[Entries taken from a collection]

-- Opening Marker --

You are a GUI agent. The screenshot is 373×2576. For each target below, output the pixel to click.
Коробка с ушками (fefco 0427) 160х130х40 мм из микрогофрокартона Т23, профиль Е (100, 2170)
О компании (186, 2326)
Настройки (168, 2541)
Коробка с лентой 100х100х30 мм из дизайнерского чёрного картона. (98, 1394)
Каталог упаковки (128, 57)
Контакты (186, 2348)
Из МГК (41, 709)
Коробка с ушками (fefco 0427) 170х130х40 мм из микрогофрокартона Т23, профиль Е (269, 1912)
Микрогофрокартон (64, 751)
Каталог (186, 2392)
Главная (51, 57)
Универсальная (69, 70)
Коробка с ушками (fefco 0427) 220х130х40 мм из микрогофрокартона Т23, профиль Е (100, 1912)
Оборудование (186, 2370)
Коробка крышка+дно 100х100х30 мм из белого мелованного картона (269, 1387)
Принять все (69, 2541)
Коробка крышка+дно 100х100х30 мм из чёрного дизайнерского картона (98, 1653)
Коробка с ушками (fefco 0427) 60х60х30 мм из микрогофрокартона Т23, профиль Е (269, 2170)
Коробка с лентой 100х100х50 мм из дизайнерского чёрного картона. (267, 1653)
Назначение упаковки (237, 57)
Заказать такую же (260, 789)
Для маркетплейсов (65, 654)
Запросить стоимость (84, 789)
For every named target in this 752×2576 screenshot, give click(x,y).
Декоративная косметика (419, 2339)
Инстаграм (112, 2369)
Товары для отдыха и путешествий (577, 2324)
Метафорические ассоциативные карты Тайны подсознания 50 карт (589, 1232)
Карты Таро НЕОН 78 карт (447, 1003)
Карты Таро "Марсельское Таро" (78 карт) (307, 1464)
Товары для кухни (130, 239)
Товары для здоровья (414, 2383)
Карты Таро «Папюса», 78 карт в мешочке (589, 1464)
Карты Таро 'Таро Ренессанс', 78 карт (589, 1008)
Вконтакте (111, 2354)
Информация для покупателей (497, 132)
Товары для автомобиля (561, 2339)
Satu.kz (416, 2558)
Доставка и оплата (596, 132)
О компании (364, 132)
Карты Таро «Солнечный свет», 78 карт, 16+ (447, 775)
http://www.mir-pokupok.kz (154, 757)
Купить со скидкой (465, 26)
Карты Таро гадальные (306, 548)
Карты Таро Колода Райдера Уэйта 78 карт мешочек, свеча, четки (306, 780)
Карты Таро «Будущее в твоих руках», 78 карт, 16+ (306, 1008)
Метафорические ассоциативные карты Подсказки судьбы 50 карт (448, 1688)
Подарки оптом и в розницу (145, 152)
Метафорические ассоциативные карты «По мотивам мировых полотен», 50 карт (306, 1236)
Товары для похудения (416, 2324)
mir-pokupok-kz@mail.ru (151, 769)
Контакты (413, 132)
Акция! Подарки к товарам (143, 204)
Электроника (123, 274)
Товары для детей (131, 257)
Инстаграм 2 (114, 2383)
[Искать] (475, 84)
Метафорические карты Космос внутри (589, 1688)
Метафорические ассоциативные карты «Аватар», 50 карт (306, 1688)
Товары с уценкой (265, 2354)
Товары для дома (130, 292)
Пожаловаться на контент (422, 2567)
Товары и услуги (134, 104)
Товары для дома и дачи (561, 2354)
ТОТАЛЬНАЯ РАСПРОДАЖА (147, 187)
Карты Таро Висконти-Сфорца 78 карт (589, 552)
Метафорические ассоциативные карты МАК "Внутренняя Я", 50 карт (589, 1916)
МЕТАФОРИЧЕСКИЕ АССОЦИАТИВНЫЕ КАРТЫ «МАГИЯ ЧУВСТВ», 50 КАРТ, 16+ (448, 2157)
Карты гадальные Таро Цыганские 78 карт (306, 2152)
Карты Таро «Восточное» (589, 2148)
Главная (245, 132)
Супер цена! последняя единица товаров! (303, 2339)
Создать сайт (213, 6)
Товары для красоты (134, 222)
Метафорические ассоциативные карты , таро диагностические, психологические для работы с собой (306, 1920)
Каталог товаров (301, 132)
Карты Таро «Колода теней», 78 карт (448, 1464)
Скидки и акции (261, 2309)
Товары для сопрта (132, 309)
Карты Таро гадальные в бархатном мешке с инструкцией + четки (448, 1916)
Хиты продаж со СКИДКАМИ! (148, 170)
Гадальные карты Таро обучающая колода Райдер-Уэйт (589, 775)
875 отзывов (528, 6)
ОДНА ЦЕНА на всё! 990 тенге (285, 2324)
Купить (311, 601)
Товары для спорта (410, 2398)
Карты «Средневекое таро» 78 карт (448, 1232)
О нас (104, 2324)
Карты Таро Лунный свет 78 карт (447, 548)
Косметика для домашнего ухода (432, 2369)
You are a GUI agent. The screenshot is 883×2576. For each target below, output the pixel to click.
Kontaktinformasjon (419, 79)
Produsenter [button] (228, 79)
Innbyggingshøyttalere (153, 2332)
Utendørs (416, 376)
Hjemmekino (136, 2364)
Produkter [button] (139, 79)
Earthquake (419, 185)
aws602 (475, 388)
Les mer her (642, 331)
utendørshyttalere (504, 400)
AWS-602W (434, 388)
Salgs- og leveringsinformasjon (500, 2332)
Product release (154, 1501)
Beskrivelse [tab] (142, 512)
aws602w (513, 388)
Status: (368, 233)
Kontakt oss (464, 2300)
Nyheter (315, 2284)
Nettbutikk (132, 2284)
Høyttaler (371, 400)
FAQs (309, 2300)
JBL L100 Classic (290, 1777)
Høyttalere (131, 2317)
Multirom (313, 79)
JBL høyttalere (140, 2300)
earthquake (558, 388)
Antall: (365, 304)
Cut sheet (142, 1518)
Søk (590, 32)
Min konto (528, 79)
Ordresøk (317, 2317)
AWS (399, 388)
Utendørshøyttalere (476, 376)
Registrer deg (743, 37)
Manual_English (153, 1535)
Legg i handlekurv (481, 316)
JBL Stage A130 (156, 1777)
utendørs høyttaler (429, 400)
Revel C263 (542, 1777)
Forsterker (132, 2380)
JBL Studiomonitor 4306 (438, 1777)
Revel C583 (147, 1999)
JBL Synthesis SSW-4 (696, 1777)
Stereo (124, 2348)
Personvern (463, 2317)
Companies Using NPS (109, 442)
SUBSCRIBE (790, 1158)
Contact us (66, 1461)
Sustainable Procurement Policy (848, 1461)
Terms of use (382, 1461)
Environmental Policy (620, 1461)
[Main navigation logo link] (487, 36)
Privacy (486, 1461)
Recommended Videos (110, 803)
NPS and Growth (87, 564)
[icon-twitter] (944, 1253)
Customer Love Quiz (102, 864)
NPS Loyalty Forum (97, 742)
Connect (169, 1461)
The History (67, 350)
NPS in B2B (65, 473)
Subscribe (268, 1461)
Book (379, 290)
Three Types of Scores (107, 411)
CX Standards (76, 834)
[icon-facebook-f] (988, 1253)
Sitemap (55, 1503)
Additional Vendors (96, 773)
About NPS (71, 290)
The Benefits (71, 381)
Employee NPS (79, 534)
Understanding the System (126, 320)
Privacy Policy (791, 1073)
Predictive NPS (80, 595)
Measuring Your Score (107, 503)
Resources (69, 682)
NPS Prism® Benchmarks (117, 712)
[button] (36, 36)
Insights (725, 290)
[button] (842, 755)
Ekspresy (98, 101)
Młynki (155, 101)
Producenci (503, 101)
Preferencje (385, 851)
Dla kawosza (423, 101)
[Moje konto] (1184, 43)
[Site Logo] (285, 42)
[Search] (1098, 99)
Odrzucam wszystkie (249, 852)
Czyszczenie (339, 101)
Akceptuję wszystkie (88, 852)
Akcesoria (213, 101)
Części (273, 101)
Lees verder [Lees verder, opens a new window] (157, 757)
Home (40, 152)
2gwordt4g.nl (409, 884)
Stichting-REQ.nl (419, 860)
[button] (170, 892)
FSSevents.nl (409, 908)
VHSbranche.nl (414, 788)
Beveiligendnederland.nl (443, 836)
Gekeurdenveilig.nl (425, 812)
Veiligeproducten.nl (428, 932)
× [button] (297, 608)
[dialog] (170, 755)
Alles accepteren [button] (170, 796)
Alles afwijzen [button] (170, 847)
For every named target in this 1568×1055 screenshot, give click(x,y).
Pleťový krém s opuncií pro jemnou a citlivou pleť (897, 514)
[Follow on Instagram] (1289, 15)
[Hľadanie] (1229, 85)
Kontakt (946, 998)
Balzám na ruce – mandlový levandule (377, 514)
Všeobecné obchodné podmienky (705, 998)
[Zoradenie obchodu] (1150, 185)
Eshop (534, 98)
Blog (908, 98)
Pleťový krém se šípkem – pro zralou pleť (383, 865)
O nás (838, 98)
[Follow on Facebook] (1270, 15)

-- Closing Marker --

- _EXERCISE AIM_
Search the data for "each". Copy every line that has it.

- _ANSWER BELOW_
You are a GUI agent. The screenshot is 373×2576. For each target below, output the pixel to click.
You are a GUI agent. The screenshot is 883×2576. For each target below, output the pixel to click.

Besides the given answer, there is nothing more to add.